Now, on raising the power to 10 on both the sides, we will get,
\[{{10}^{{{\log }_{10}}}}\underbrace{\left( {{\log }_{10}}{{\log }_{10}}......{{\log }_{10}}x \right)}_{8times}>{{10}^{0}}\]
Taking the property, $ {{10}^{{{\log }_{10}}x}}=x $ into consideration, we have,
\[{{\log }_{10}}\left[ {{\log }_{10}}{{\log }_{10}}{{\log }_{10}}{{\log }_{10}}{{\log }_{10}}{{\log }_{10}}{{\log }_{10}}x \right]>1\]
Again, raising the power to 10 on both the sides, we have,
\[{{10}^{{{\log }_{10}}}}\underbrace{\left( {{\log }_{10}}{{\log }_{10}}......{{\log }_{10}}x \right)}_{7times}>{{10}^{1}}\]
This can be written as,
\[{{\log }_{10}}\left[ {{\log }_{10}}{{\log }_{10}}{{\log }_{10}}{{\log }_{10}}{{\log }_{10}}{{\log }_{10}}x \right]>10\]
Again, raising the power to 10 on both the sides, we have,
\[{{\log }_{10}}\left[ {{\log }_{10}}{{\log }_{10}}{{\log }_{10}}{{\log }_{10}}{{\log }_{10}}x \right]>{{10}^{10}}\]
Again, raising the power to 10 on both the sides, we have,
\[{{\log }_{10}}\left[ {{\log }_{10}}{{\log }_{10}}{{\log }_{10}}{{\log }_{10}}x \right]>{{10}^{{{10}^{10}}}}\]
Again, raising the power to 10 on both the sides, we have,
\[{{\log }_{10}}\left[ {{\log }_{10}}{{\log }_{10}}{{\log }_{10}}x \right]>{{10}^{{{10}^{{{10}^{10}}}}}}\]
Again, raising the power to 10 on both the sides, we have,
\[{{\log }_{10}}\left[ {{\log }_{10}}{{\log }_{10}}x \right]>{{10}^{{{10}^{{{10}^{{{10}^{10}}}}}}}}\]
Again, raising the power to 10 on both the sides, we have,
\[{{\log }_{10}}{{\log }_{10}}x>{{10}^{{{10}^{{{10}^{{{10}^{{{10}^{10}}}}}}}}}}\]
Again, raising the power to 10 on both the sides, we have,
\[{{\log }_{10}}x>{{10}^{{{10}^{{{10}^{{{10}^{{{10}^{{{10}^{10}}}}}}}}}}}}\]

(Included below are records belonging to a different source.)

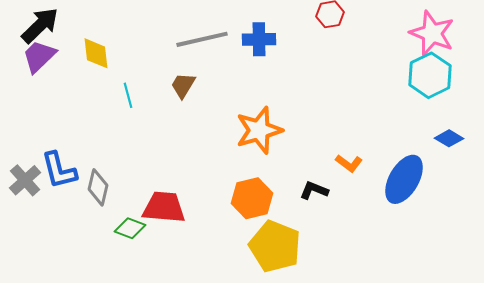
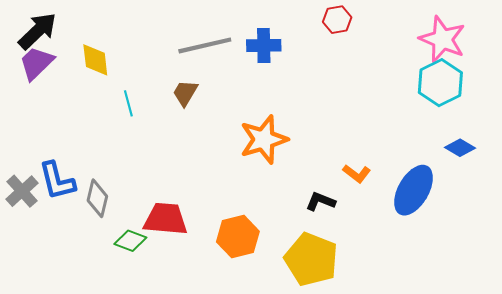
orange hexagon: (252, 198) -> (238, 237), moved
yellow pentagon: (275, 246) -> (311, 259), moved

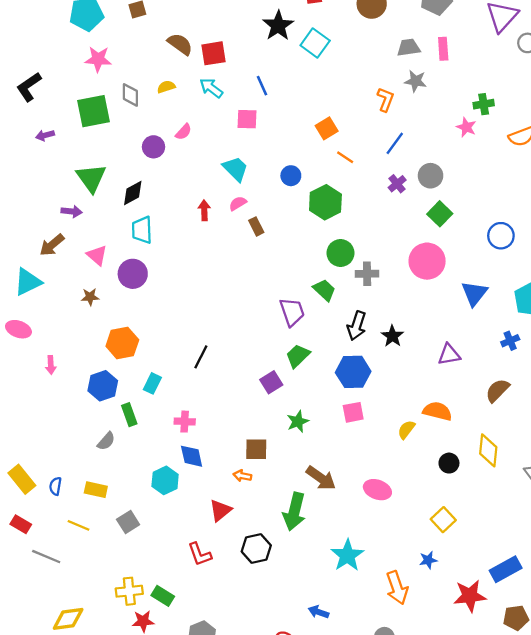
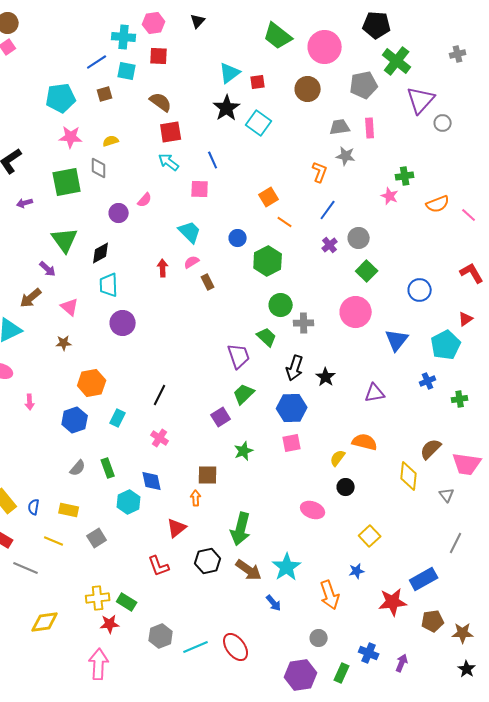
brown semicircle: (180, 44) -> (161, 102), moved
yellow semicircle: (166, 87) -> (111, 141), moved
purple arrow: (72, 211) -> (48, 269), turned 36
purple circle: (133, 274) -> (123, 323), moved
brown semicircle: (497, 390) -> (431, 449), moved
green rectangle: (129, 415) -> (108, 468), moved
pink cross: (185, 422) -> (160, 438), moved, turned 30
black circle: (449, 463) -> (346, 487), moved
orange arrow: (242, 476) -> (196, 498), turned 77
brown arrow: (321, 478) -> (249, 570), moved
blue arrow: (319, 612) -> (274, 603), moved, turned -150

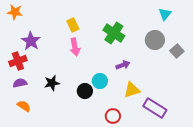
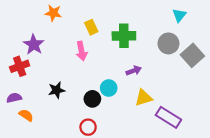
orange star: (15, 12) -> (53, 13), moved
yellow rectangle: (73, 25) -> (91, 27), moved
green cross: (114, 33) -> (124, 36), turned -35
gray square: (177, 51) -> (192, 55), size x1.5
purple semicircle: (20, 83) -> (14, 98), moved
red circle: (113, 116) -> (88, 127), moved

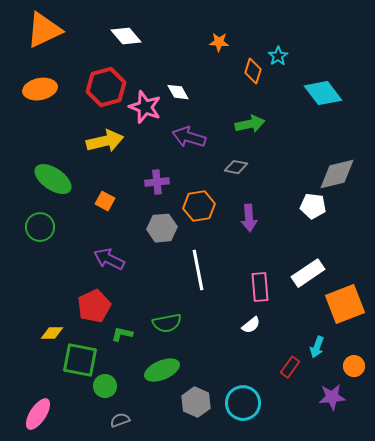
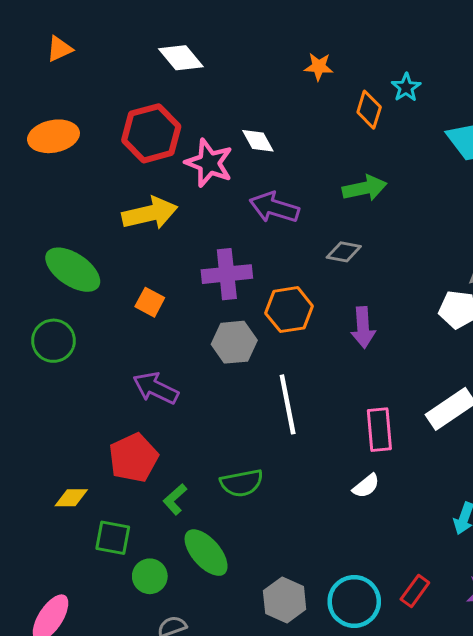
orange triangle: (44, 30) -> (59, 49), size x0.5
purple cross: (157, 182) -> (227, 274), size x1.4
green L-shape: (122, 334) -> (175, 499), turned -55
green square: (80, 360) -> (113, 538), size x0.7
red rectangle: (290, 367) -> (415, 591), moved
green ellipse: (162, 370) -> (206, 553), moved, turned 72

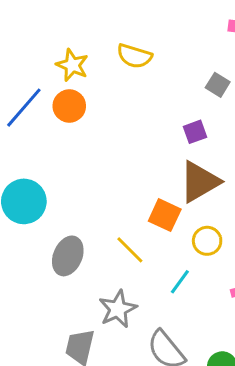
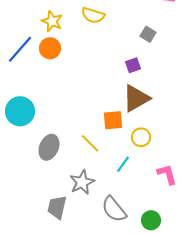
orange square: (165, 215) -> (113, 120), turned -30

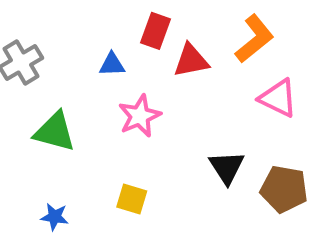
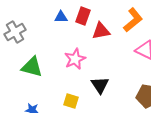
blue triangle: (112, 64) -> (61, 17), moved
black triangle: (227, 167) -> (100, 85), moved

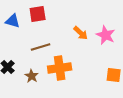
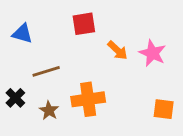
red square: (38, 14) -> (84, 24), moved
brown line: (41, 47) -> (46, 71), moved

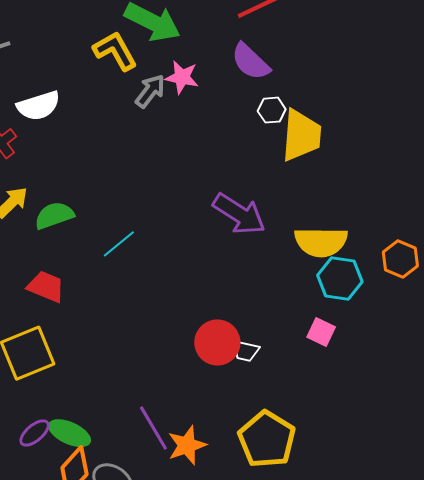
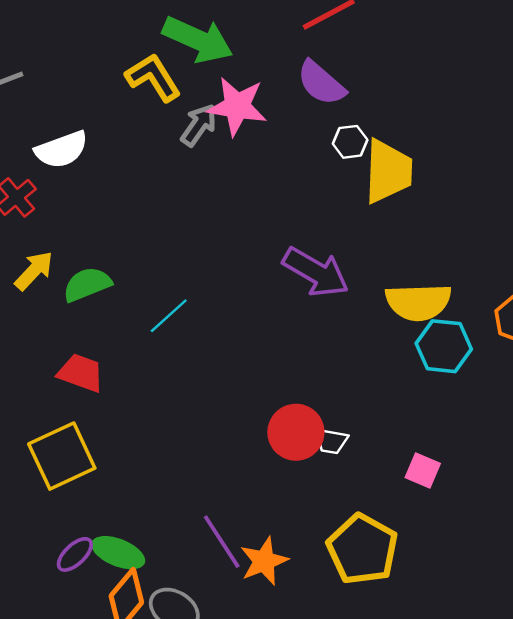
pink star: (182, 77) -> (237, 106), size x1.4
pink square: (321, 332) -> (423, 471), moved

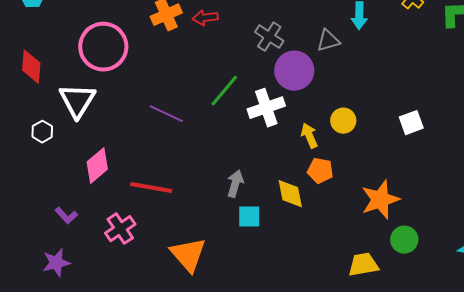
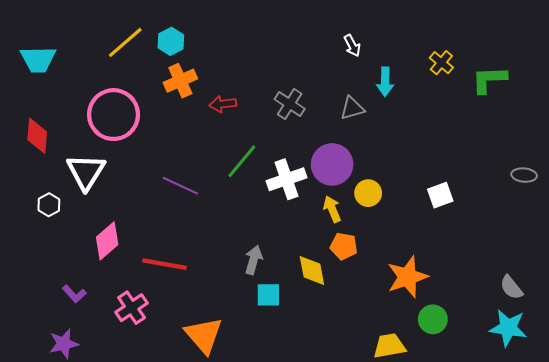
red arrow: (205, 18) -> (223, 104), moved
purple circle: (294, 71) -> (332, 164), moved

This means that, \[x>{{10}^{{{10}^{{{10}^{{{10}^{{{10}^{{{10}^{{{10}^{10}}}}}}}}}}}}}}\]
Thus, we have the value of x to be greater than \[{{10}^{{{10}^{{{10}^{{{10}^{{{10}^{{{10}^{{{10}^{10}}}}}}}}}}}}}}\].
Also, since x was plugged into the log function, it can take only positive values.
Therefore we have, \[x\in \left[ {{10}^{{{10}^{{{10}^{{{10}^{{{10}^{{{10}^{{{10}^{10}}}}}}}}}}}}}},\infty \right]\]

Note: Here, the value of x varies in the interval \[\left[ {{10}^{{{10}^{{{10}^{{{10}^{{{10}^{{{10}^{{{10}^{10}}}}}}}}}}}}}},\infty \right]\] because x can take positive values only. If x was not plugged in the log function, the interval changes. Also, while doing problems like this, keep the count of terms after each step. If you miss out any one of the terms, then the final answer will be wrong.